Hubungan guru dan murid tak cukup dibangun lewat aturan dan nilai. Banyak siswa bersikap menantang karena merasa tidak dipahami atau diabaikan. Saat guru hanya dianggap sebagai sosok yang “menilai” bukan “mendampingi”, siswa cenderung bersikap defensif.
Sebaliknya, guru yang mau mendengarkan dan memperlakukan murid dengan empati biasanya lebih dihormati tanpa harus memaksa. Sikap hormat tumbuh bukan karena takut, tapi karena merasa dimengerti.
4. Krisis teladan di lingkungan sekitar

Anak-anak belajar dari apa yang mereka lihat. Jika figur publik atau orang dewasa di sekitar sering menyepelekan otoritas, anak akan meniru. Mereka hidup di lingkungan yang memuja kebebasan tanpa tanggung jawab.
Krisis keteladanan juga bisa muncul di dunia pendidikan. Ketika ada guru yang kehilangan semangat, memperlakukan murid dengan kasar, atau tidak menjadi panutan yang inspiratif, rasa hormat pun perlahan hilang. Dalam konteks ini, perilaku ngelunjak bukan sekadar pemberontakan, tapi tanda hilangnya figur dewasa yang layak dihormati.
5. Tidak diajarkan keterampilan mengelola emosi

Banyak siswa yang membantah atau mengejek guru sebenarnya tidak tahu cara menyalurkan emosinya dengan sehat. Mereka tumbuh di lingkungan yang tidak memberi ruang untuk mengekspresikan marah, kecewa, atau malu secara wajar.

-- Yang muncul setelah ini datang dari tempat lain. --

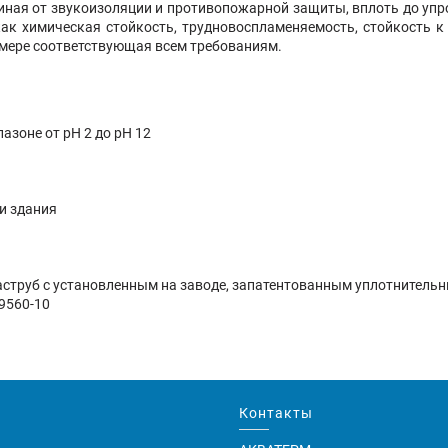
иная от звукоизоляции и противопожарной защиты, вплоть до уп
как химическая стойкость, трудновоспламеняемость, стойкость к
й мере соответствующая всем требованиям.
азоне от pH 2 до pH 12
и здания
раструб с установленным на заводе, запатентованным уплотнитель
19560-10
Контакты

Setiap kali ditegur, mereka bereaksi dengan defensif — membantah, melawan, atau mengejek. Karena itu, pendidikan karakter seharusnya tak berhenti di teori sopan santun, tapi juga mengajarkan anak mengenali dan mengelola emosinya. Dengan begitu, anak belajar menghormati guru sekaligus tumbuh menjadi pribadi yang dewasa secara emosional.
Sikap ngelunjak bukan sekadar tanda kenakalan, tapi gejala pergeseran nilai — dari rumah, lingkungan, hingga budaya digital. Solusinya bukan hanya menegur anak yang kurang ajar, melainkan memperbaiki ekosistem pendidikan secara menyeluruh: menanamkan keteladanan di rumah, memperkuat empati di sekolah, dan menumbuhkan kesadaran digital di masyarakat.